Stream will be available only to Comcast’s broadband subscribers on a no-commitment, monthly basis, with no equipment required. Stream will include broadcast networks and HBO plus Streampix and a cloud DVR. It will be available only on laptops, tablets and smartphones, so no TV access. And the linear feeds will only be available in-home, though it sounds like recordings will be viewable out of home. Stream will debut in Boston in late summer, then Seattle and Chicago later this year and elsewhere in 2016.
While Stream is another “skinny” bundle - offering fewer channels at a lower price - it differs markedly with Sling TV, for example, by emphasizing broadcast, not cable channels. By comparison, Sling TV’s biggest calling card is unbundled access to ESPN as well as a number of other cable networks. Like Sling TV however, according to a NY Times report, Comcast may offer optional $5-10/month add-on packages.
Stepping back, Stream seems like a bet that access to broadcast TV is a big draw for cord-cutters and cord-nevers, particularly since HBO Now is available as a standalone service for $15/month. Even despite declines in linear ratings and ongoing fragmentation, broadcast still gets the biggest entertainment audiences. When I reviewed SlingTV, I argued that the absence of broadcast TV networks was a glaring hole.

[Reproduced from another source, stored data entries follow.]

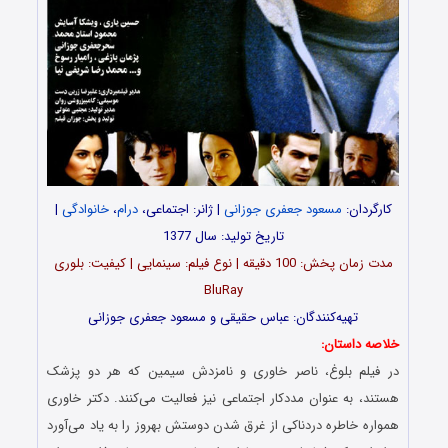
کارگردان:
مسعود جعفری جوزانی
| ژانر: اجتماعی،
درام
،
خانوادگی
|
تاریخ تولید: سال 1377
مدت‌‌ زمان پخش: 100 دقیقه | نوع فیلم: سینمایی | کیفیت: بلوری
BluRay
تهیه‎‌کنندگان: عباس حقیقی و مسعود جعفری جوزانی
خلاصه داستان:
در فیلم بلوغ، ناصر خاوری و نامزدش سیمین که هر دو پزشک
هستند، به عنوان مددکار اجتماعی نیز فعالیت می‌کنند. دکتر خاوری
همواره خاطره دردناکی از غرق شدن دوستش بهروز را به یاد می‌آورد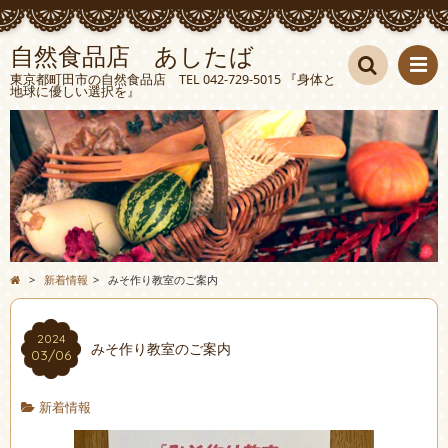
自然食品店 あしたば
東京都町田市の自然食品店 TEL 042-729-5015 『身体と
地球に優しい選択を』
検索
>
新着情報
>
みそ作り教室のご案内
2024
みそ作り教室のご案内
03/06
新着情報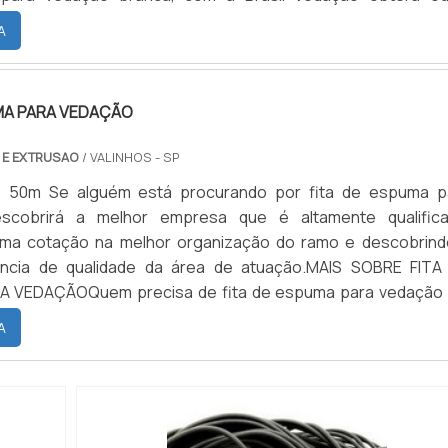
m cores sólidas e duráveis, que não desbotam ou amarelam.M
A
E ESPUMA P...
MA PARA VEDAÇÃO
 E EXTRUSAO
/ VALINHOS - SP
: 50m Se alguém está procurando por fita de espuma p
scobrirá a melhor empresa que é altamente qualifica
uma cotação na melhor organização do ramo e descobrind
ência de qualidade da área de atuação.MAIS SOBRE FITA
 VEDAÇÃOQuem precisa de fita de espuma para vedação
 inovadora, consegue encontrar o site da Brasil Vedação
A
ntrar borrachas fabri...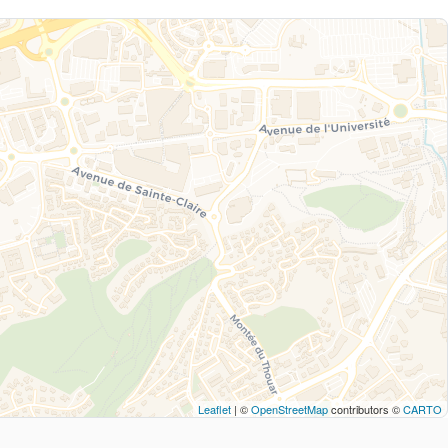
Leaflet
| ©
OpenStreetMap
contributors ©
CARTO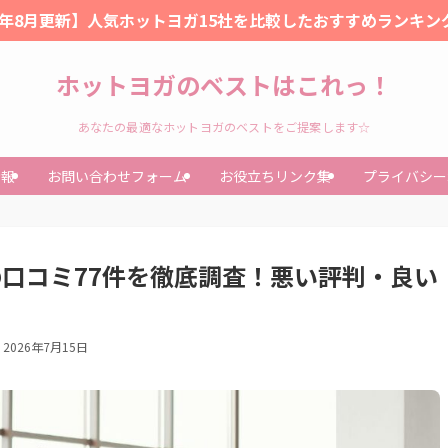
26年8月更新】人気ホットヨガ15社を比較したおすすめランキン
ホットヨガのベストはこれっ！
あなたの最適なホットヨガのベストをご提案します☆
情報
お問い合わせフォーム
お役立ちリンク集
プライバシー
の口コミ77件を徹底調査！悪い評判・良い
2026年7月15日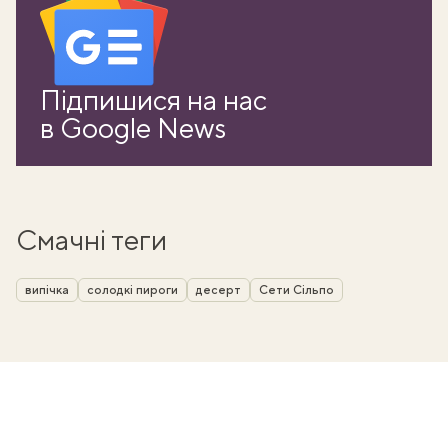
Підпишися на нас
в Google News
Смачні теги
випічка
солодкі пироги
десерт
Сети Сільпо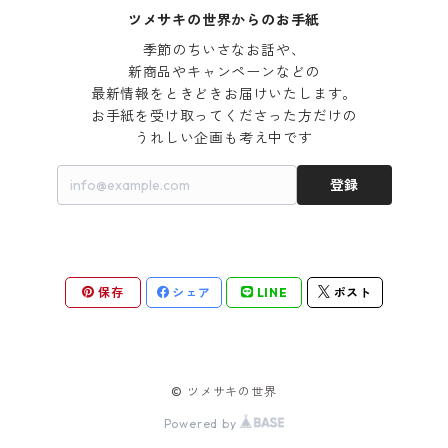
ツメサキの世界からのお手紙
季節のちいさなお話や、

新商品やキャンペーンなどの

最新情報をときどきお届けいたします。

お手紙を受け取ってくださった方だけの

うれしい企画も考え中です
登録
保存
シェア
LINE
ポスト
© ツメサキの世界
Powered by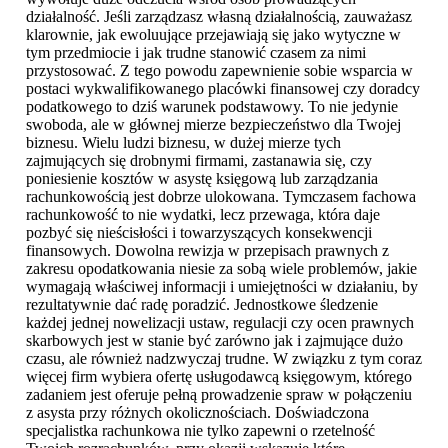
działalność. Jeśli zarządzasz własną działalnością, zauważasz
klarownie, jak ewoluujące przejawiają się jako wytyczne w
tym przedmiocie i jak trudne stanowić czasem za nimi
przystosować. Z tego powodu zapewnienie sobie wsparcia w
postaci wykwalifikowanego placówki finansowej czy doradcy
podatkowego to dziś warunek podstawowy. To nie jedynie
swoboda, ale w głównej mierze bezpieczeństwo dla Twojej
biznesu. Wielu ludzi biznesu, w dużej mierze tych
zajmujących się drobnymi firmami, zastanawia się, czy
poniesienie kosztów w asystę księgową lub zarządzania
rachunkowością jest dobrze ulokowana. Tymczasem fachowa
rachunkowość to nie wydatki, lecz przewaga, która daje
pozbyć się nieścisłości i towarzyszących konsekwencji
finansowych. Dowolna rewizja w przepisach prawnych z
zakresu opodatkowania niesie za sobą wiele problemów, jakie
wymagają właściwej informacji i umiejętności w działaniu, by
rezultatywnie dać radę poradzić. Jednostkowe śledzenie
każdej jednej nowelizacji ustaw, regulacji czy ocen prawnych
skarbowych jest w stanie być zarówno jak i zajmujące dużo
czasu, ale również nadzwyczaj trudne. W związku z tym coraz
więcej firm wybiera ofertę usługodawcą księgowym, którego
zadaniem jest oferuje pełną prowadzenie spraw w połączeniu
z asysta przy różnych okolicznościach. Doświadczona
specjalistka rachunkowa nie tylko zapewni o rzetelność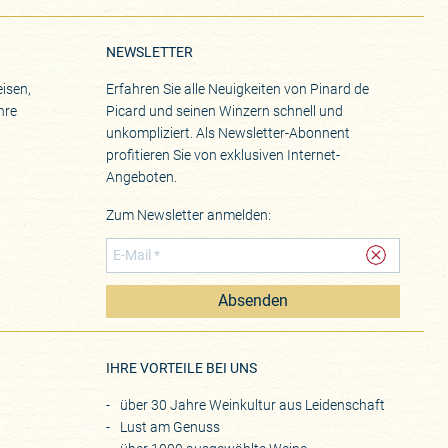
NEWSLETTER
isen,
Erfahren Sie alle Neuigkeiten von Pinard de
hre
Picard und seinen Winzern schnell und
unkompliziert. Als Newsletter-Abonnent
profitieren Sie von exklusiven Internet-
Angeboten.
Zum Newsletter anmelden:
Absenden
eite
IHRE VORTEILE BEI UNS
über 30 Jahre Weinkultur aus Leidenschaft
Lust am Genuss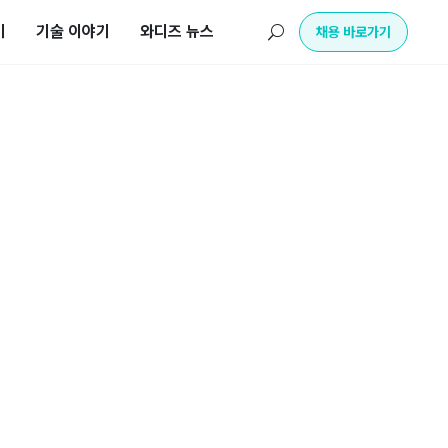
기
기술 이야기
와디즈 뉴스
U
채용 바로가기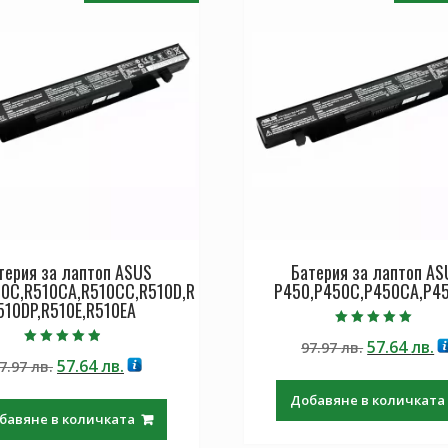
терия за лаптоп ASUS
Батерия за лаптоп AS
10C,R510CA,R510CC,R510D,R
P450,P450C,P450CA,P4
510DP,R510E,R510EA
Оценено с
Original
Т
57.64
лв.
97.97
лв.
5.00
Оценено с
от 5
Original
Текущата
57.64
лв.
7.97
лв.
price
ц
4.50
от 5
price
цена
was:
е:
Добавяне в количката
was:
е:
97.97 лв..
57
бавяне в количката
97.97 лв..
57.64 лв..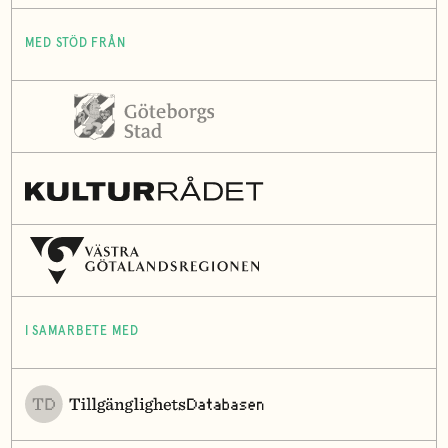
MED STÖD FRÅN
I SAMARBETE MED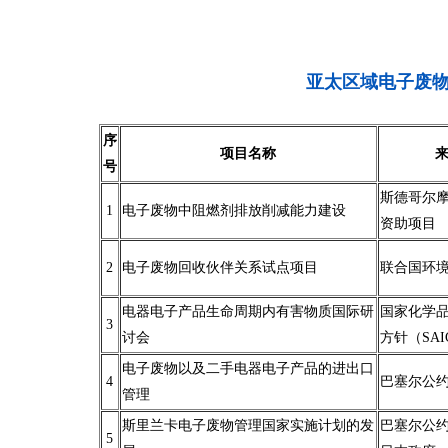
亚太区域电子废
序
项目名称
号
斯德哥尔
1
电子废物中阻燃剂排放削减能力建设
资助项目
2
电子废物回收伙伴关系试点项目
联合国环
电器电子产品生命周期内有害物质国际研
国家化学
3
讨会
方针（SAI
电子废物以及二手电器电子产品的进出口
4
巴塞尔公
管理
斯里兰卡电子废物管理国家实施计划的发
巴塞尔公
5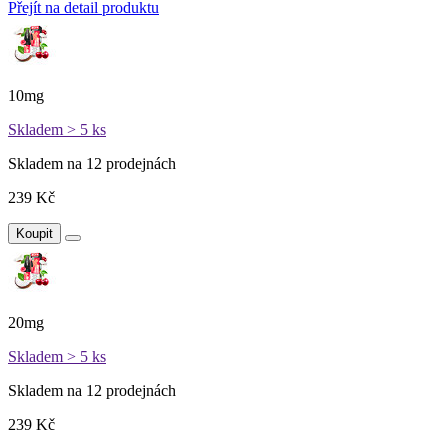
Přejít na detail produktu
10mg
Skladem > 5 ks
Skladem na 12 prodejnách
239 Kč
Koupit
20mg
Skladem > 5 ks
Skladem na 12 prodejnách
239 Kč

In fact, if you strip away HBO and Streampix, Stream is actually closest to Aereo as a product (although a key difference is that Comcast is paying for the broadcast channels, whereas Aereo didn’t). Like Aereo, Stream also bumps into Hulu, which, despite lots of new content deals, is still primarily about online access to broadcast TV.
It’s an open question just how many cord-cutters and cord-nevers will be compelled by Stream. But it’s clearly a step forward for Comcast to be testing the waters with Stream, offering a flexible alternative to the expensive multichannel bundle which is in decline. For Comcast’s broadband subscribers, it’s also a new alternative that could better align their viewing patterns with their spending. We'll see.